● Action item
Where the records below reach the line containing "analiza obiectivelor, determinarea", start transcribing, and end with the line containing "sau consolidate. Procesul", exactly and with nothing else added.

(Stored dataset items)
[Start of Attachment]
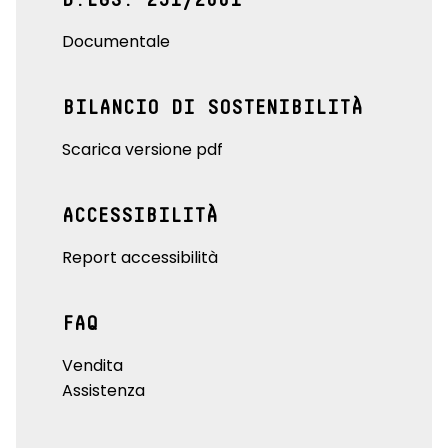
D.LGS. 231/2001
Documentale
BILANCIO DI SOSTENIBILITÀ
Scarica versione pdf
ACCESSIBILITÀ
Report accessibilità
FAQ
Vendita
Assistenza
[End of Attachment]
[Start of Attachment]
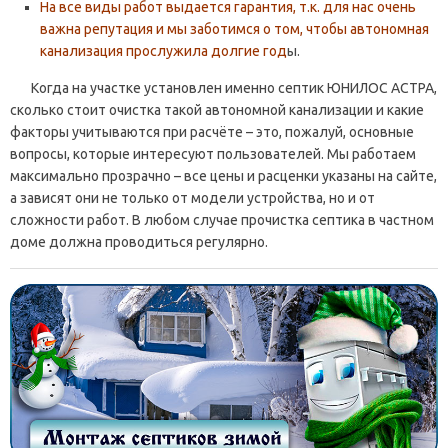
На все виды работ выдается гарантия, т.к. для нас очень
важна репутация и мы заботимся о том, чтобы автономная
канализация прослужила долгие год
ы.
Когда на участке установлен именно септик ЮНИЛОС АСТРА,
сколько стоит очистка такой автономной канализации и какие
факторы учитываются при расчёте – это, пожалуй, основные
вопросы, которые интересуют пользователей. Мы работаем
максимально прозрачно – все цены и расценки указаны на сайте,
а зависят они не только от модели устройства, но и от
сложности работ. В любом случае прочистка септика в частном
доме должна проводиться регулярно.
[End of Attachment]
[Start of Attachment]
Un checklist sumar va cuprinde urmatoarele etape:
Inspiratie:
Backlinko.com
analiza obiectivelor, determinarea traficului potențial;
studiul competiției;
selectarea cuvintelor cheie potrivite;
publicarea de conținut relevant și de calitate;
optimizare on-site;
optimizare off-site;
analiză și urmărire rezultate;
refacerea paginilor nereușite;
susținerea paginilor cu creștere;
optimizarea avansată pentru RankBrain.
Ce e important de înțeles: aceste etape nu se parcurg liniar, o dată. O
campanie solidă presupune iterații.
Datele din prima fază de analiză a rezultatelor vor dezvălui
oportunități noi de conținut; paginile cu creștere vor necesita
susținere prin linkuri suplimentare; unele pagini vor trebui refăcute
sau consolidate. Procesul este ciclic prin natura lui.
[End of Attachment]
● Result of the exercise
analiza obiectivelor, determinarea traficului potențial;
studiul competiției;
selectarea cuvintelor cheie potrivite;
publicarea de conținut relevant și de calitate;
optimizare on-site;
optimizare off-site;
analiză și urmărire rezultate;
refacerea paginilor nereușite;
susținerea paginilor cu creștere;
optimizarea avansată pentru RankBrain.
Ce e important de înțeles: aceste etape nu se parcurg liniar, o dată. O
campanie solidă presupune iterații.
Datele din prima fază de analiză a rezultatelor vor dezvălui
oportunități noi de conținut; paginile cu creștere vor necesita
susținere prin linkuri suplimentare; unele pagini vor trebui refăcute
sau consolidate. Procesul este ciclic prin natura lui.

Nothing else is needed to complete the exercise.